催眠術講座の上級コースに、よく「瞬間催眠術」と言うメニューがあります。受講者の関心が高いコースだといわれています。瞬間的に人を催眠状態にすることができるのか。答えは間違いなくイエスなのですが、普通は一定の条件があります。

まず考えられるのはラポール形成です。対象者が術者から催眠をかけられても良いと思っていることが前提でしょう。いきなり、赤の他人が誰かれ構わず催眠をかけられる訳ではありません。そんな手法が簡単に習えるなら、多々その類の犯罪が増えているはずです。

また、対象者が催眠経験者であることもかなり重要な条件でしょう。
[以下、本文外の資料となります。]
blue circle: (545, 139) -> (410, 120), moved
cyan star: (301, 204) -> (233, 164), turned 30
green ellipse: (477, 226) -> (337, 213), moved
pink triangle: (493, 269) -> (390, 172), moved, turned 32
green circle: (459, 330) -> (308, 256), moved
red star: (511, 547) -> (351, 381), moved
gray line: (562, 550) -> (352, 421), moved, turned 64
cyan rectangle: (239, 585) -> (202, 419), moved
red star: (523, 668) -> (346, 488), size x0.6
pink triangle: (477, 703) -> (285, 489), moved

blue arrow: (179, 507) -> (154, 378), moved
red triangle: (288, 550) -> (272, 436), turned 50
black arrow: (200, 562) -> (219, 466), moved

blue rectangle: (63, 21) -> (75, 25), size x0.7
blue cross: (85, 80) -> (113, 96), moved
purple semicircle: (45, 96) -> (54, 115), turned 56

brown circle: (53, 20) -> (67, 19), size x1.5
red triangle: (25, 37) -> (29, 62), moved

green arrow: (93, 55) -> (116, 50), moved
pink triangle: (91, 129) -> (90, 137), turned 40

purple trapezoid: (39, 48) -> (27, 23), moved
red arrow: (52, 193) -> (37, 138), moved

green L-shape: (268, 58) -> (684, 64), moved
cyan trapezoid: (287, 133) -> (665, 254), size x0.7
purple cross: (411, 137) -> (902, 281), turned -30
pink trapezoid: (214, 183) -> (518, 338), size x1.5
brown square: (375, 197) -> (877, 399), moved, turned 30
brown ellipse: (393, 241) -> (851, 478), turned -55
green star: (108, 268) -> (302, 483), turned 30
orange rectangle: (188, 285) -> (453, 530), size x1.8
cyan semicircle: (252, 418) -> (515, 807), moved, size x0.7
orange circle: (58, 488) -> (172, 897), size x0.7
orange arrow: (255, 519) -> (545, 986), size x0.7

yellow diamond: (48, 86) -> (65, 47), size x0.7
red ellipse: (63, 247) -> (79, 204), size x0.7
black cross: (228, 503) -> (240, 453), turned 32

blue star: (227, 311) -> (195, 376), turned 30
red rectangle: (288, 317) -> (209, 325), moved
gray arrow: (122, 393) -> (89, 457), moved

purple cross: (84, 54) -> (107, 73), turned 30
二度三度かけると、催眠誘導は極端に簡単になっていきます。催眠術初心者でも、ラポールがあり、既に何度か催眠をかけた相手なら、瞬間的な催眠誘導はかなり簡単にできるはずです。

実は、「無条件に瞬間的に催眠誘導する方法」も存在します。今では禁じ手とされている圧迫法です。頸部を圧迫して意識が飛んだ状態を作る技です。日本の古武道では、これに回頭法を加え柔道の投げ技のようにする誘導法もあったようです。この方法なら、相手が誰でも、出会いざまに催眠誘導できます。

瞬間催眠術への関心の多くは、好きな女性を意のままにしたいという男性によるものと聞きます。興味を抱いた女性に対して、いきなり投げ技をかけて「僕をとても好きになる」と成功裡に暗示を入れれば、刑務所に彼女が面会に来てくれることでしょう。

最近、瞬間催眠術として喧伝されるアームプルインダクションでさえ、無言で相手の目を凝視したり手を握って引っ張ったりすることが必要ですので、見ず知らずの女性にいきなり行なえば変態行為の域です。現代社会における“無条件瞬間催眠術”はかなり困難と言わざるを得ません。